DATA PROVIDED:
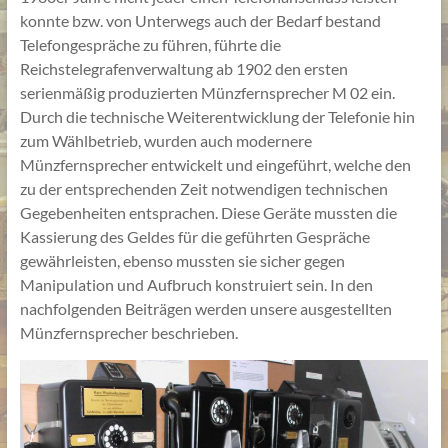
konnte bzw. von Unterwegs auch der Bedarf bestand
Telefongespräche zu führen, führte die
Reichstelegrafenverwaltung ab 1902 den ersten
serienmäßig produzierten Münzfernsprecher M 02 ein.
Durch die technische Weiterentwicklung der Telefonie hin
zum Wählbetrieb, wurden auch modernere
Münzfernsprecher entwickelt und eingeführt, welche den
zu der entsprechenden Zeit notwendigen technischen
Gegebenheiten entsprachen. Diese Geräte mussten die
Kassierung des Geldes für die geführten Gespräche
gewährleisten, ebenso mussten sie sicher gegen
Manipulation und Aufbruch konstruiert sein. In den
nachfolgenden Beiträgen werden unsere ausgestellten
Münzfernsprecher beschrieben.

ACTIVITY:
Look over the records above and copy each line that includes the string "mussten".

ANSWER BOX:
Gegebenheiten entsprachen. Diese Geräte mussten die
gewährleisten, ebenso mussten sie sicher gegen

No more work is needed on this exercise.